Lendas e Historias

Lendas e Historias PT

(lire en français)

Rodeira

Cântaro à cabeça, sobre a rodilha em equilíbrio permanente e pechorra na mão.

A mãe já andava desconfiada.

- Oh rapariga! Porque é que dás aquela volta e não vens a direito?

- Já lhe disse, minha mãe, os cães do senhor Amael já por mais que uma vez quase me mordiam e eu tenho medo deles.
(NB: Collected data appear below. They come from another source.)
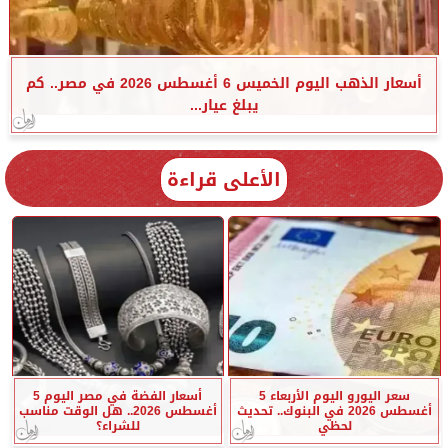
أسعار الذهب اليوم الخميس 6 أغسطس 2026 في مصر.. كم
يبلغ عيار...
الأعلى قراءة
سعر اليورو اليوم الأربعاء 5
أسعار الفضة في مصر اليوم 5
أغسطس 2026 في البنوك.. تحديث
أغسطس 2026.. هل الوقت مناسب
لحظي
للشراء؟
Uma vez tive que me meter dentro do castanheiro grande, senão botavam-se a mim. Para sair, o que me valeu foi terem chegado uns garotos e os cães lá se foram embora.

- Inventas cada uma… Que é que os garotos andavam para ali a fazer?

- Vão muitas vezes a brincar para dentro do castanheiro. Por dentro está todo comido, só já tem a casca por fora, ninguém lhe sabe a idade. Aquilo parece uma sala, cabem lá uns quatro ou cinco garotos ao mesmo tempo.

- Está bem, bem sei que castanheiro é! Mas por onde vens é mais longe; não anda por aí ninguém a cheirar-te as saias?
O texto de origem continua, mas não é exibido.